» **EXERCISE DIRECTIONS**:
Every line of the data that includes "space" should be copied out.

» **SUPPLIED RECORDS**:

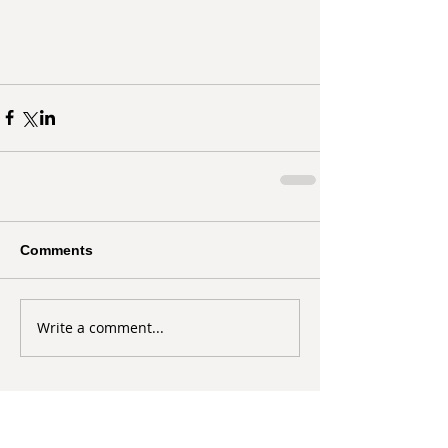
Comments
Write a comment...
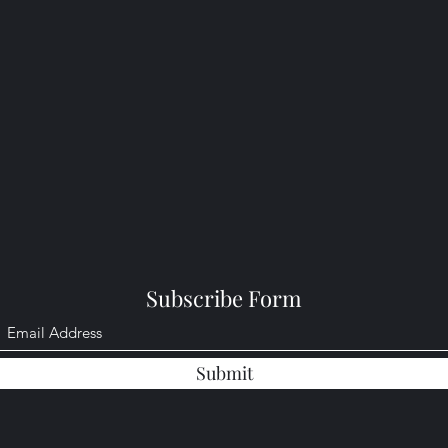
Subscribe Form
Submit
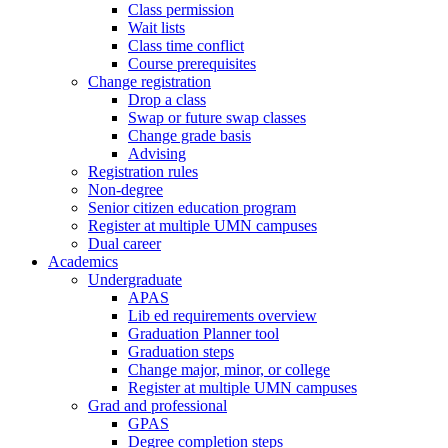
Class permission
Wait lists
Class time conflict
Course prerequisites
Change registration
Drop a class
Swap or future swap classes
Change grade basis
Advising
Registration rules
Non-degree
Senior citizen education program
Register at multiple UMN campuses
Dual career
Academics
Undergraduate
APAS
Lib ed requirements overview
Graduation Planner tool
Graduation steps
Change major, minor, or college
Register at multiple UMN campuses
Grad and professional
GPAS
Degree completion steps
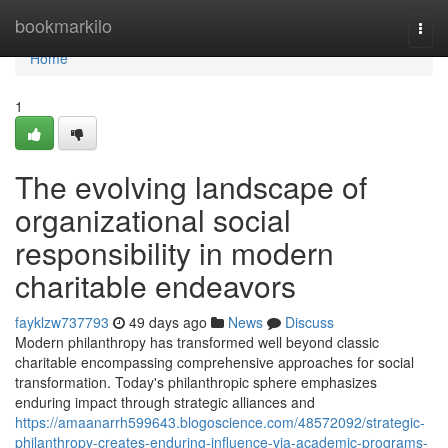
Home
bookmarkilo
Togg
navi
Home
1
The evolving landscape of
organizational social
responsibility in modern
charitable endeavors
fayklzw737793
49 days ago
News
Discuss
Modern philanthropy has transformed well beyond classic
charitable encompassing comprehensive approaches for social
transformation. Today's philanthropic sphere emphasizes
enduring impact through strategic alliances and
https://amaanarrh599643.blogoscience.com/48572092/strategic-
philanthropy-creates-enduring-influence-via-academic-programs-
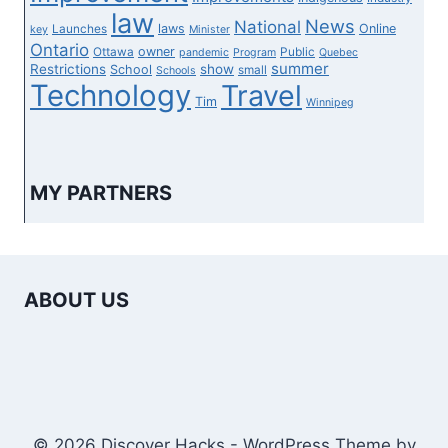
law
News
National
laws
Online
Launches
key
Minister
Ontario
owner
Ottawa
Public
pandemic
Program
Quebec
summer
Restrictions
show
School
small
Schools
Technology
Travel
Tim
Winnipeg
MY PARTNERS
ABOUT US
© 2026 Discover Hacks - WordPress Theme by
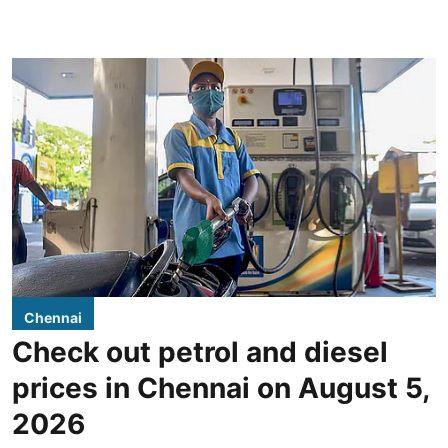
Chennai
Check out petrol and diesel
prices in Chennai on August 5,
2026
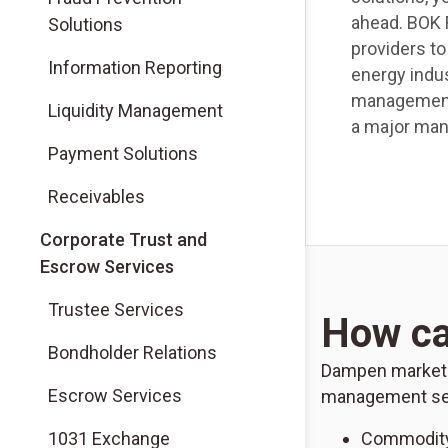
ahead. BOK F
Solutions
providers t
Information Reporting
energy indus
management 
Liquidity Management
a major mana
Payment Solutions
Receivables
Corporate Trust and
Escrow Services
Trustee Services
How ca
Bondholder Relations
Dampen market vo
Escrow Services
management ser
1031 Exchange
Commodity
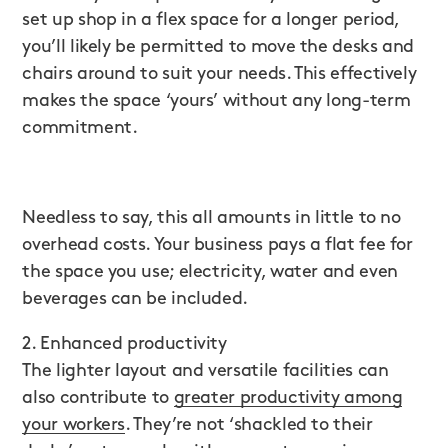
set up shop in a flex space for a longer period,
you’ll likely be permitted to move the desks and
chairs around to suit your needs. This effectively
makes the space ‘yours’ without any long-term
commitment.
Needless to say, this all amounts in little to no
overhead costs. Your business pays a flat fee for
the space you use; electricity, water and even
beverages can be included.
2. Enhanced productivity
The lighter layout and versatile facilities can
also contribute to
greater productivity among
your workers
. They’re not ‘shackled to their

» **RESULT OF THE EXERCISE**:
set up shop in a flex space for a longer period,
makes the space ‘yours’ without any long-term
the space you use; electricity, water and even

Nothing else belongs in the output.